Brief: Scan the records below for the line with "Парень утонул в Байкале" and the line with "Casas em Ilhabela", and retype that range exactly, both ends included, pictures excepted.

Data extracts:
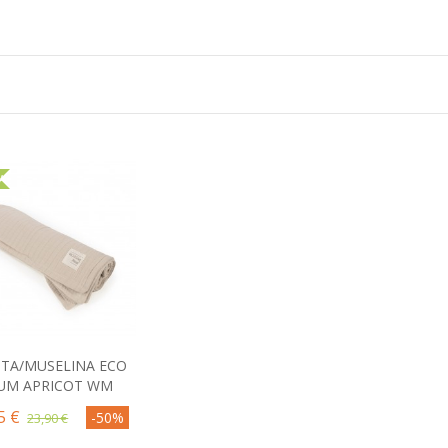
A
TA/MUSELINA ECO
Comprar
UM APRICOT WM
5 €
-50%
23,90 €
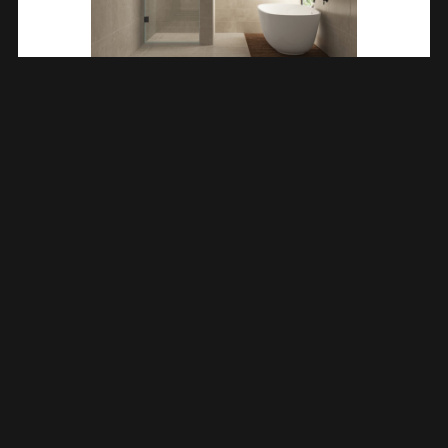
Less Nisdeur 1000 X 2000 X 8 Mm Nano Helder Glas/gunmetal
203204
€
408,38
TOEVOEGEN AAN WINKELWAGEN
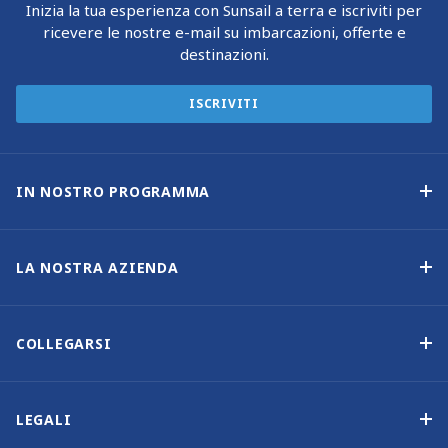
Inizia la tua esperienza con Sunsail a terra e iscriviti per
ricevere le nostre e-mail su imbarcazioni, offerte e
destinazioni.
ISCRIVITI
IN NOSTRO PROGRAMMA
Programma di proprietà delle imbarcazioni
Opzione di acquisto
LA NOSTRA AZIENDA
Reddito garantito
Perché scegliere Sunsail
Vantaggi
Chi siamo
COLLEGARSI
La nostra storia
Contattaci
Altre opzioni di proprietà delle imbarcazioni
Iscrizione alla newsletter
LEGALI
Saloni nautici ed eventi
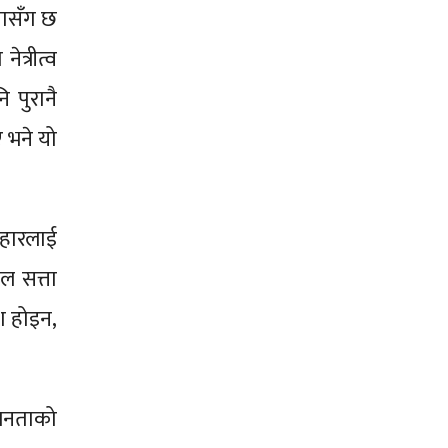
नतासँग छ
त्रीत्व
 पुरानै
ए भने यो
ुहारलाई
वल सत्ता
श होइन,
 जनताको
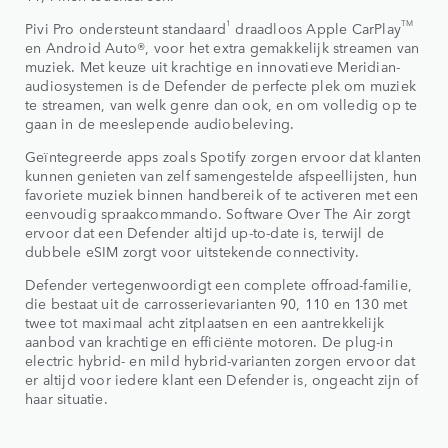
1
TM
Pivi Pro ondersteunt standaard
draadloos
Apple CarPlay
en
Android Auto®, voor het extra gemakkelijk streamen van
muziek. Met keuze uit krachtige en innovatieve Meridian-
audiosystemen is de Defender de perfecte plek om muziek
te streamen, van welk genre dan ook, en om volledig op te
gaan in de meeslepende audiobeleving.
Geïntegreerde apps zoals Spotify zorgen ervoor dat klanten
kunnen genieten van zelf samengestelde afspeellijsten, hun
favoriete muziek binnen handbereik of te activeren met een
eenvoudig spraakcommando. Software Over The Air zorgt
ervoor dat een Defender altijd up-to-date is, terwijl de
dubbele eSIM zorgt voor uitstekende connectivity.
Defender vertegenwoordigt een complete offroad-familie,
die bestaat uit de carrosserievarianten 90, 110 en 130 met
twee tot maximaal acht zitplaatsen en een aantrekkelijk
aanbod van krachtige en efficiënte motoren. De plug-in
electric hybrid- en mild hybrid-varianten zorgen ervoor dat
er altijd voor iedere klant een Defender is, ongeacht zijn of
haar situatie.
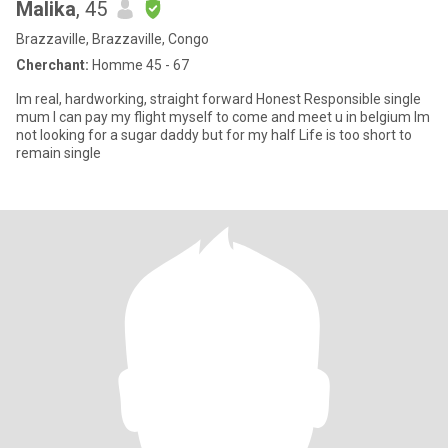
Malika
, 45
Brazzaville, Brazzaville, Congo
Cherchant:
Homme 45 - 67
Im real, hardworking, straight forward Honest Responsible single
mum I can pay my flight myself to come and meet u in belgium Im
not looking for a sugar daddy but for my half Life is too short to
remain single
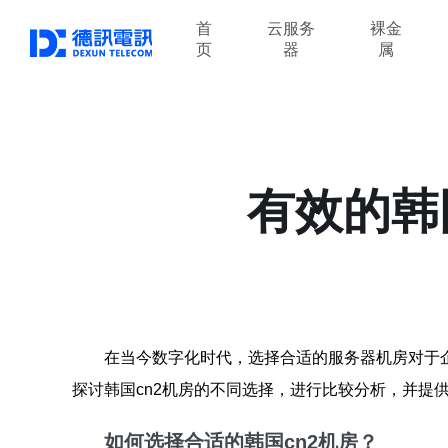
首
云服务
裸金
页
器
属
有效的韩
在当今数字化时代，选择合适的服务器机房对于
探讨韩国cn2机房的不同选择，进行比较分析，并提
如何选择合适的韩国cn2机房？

* * *

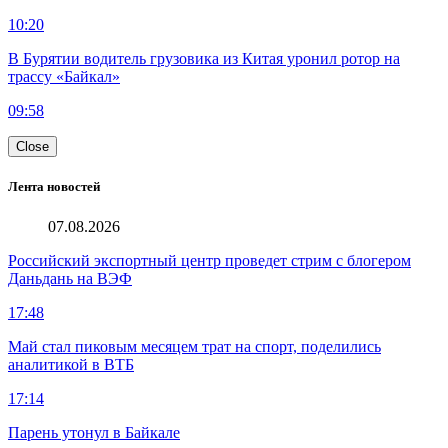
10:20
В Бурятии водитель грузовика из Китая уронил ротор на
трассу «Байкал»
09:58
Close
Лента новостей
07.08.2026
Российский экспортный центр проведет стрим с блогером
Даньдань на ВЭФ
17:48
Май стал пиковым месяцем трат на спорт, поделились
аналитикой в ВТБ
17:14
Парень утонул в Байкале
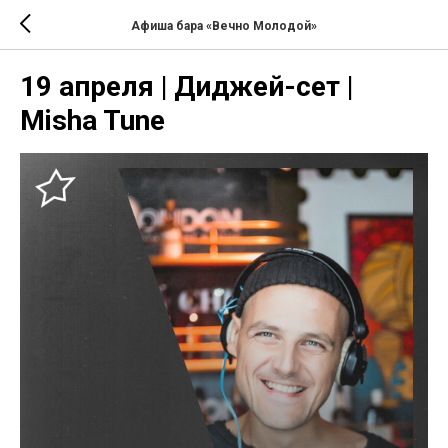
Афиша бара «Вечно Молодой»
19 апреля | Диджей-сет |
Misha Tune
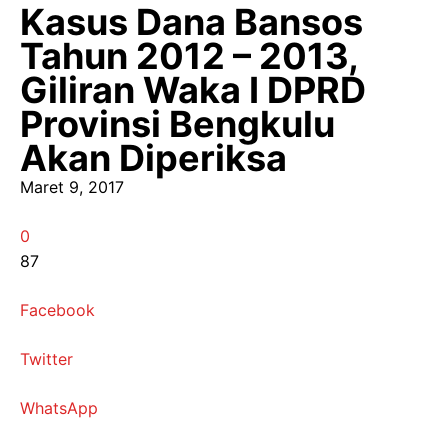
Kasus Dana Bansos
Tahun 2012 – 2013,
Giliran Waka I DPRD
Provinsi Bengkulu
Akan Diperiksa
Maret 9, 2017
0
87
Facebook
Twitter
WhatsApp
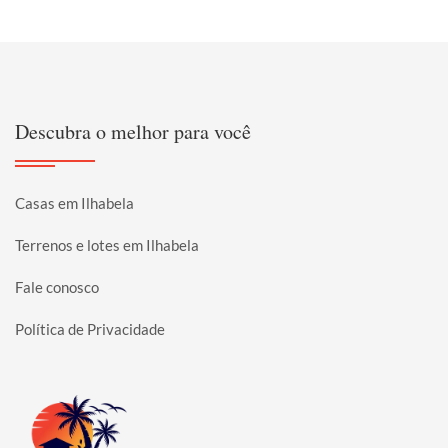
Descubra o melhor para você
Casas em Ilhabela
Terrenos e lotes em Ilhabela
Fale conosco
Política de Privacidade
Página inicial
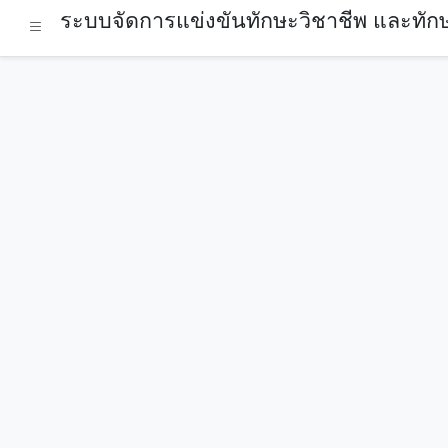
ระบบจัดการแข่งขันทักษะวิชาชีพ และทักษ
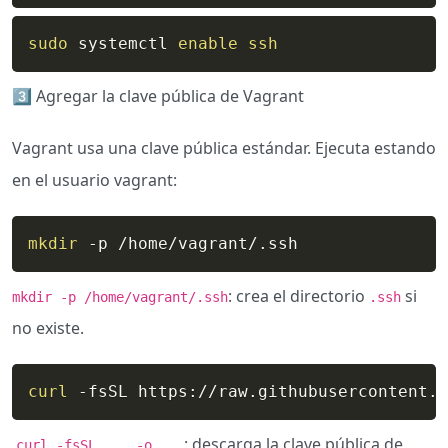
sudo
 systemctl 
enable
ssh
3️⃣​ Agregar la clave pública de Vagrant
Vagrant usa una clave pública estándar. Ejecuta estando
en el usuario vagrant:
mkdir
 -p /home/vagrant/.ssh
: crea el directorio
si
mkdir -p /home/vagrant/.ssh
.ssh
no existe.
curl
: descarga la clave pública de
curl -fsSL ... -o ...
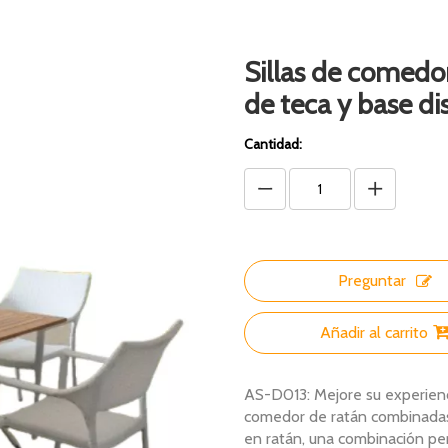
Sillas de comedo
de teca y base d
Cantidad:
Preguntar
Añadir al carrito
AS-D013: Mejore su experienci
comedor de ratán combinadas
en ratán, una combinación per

Solution to this problem:
Парень утонул в Байкале
Афиша бара «Вечно Молодой»
19 апреля | Диджей-сет |
Misha Tune
Kasus Dana Bansos
Tahun 2012 – 2013,
Giliran Waka I DPRD
Provinsi Bengkulu
Akan Diperiksa
Maret 9, 2017
0
87
Facebook
Twitter
WhatsApp
Descubra o melhor para você
Casas em Ilhabela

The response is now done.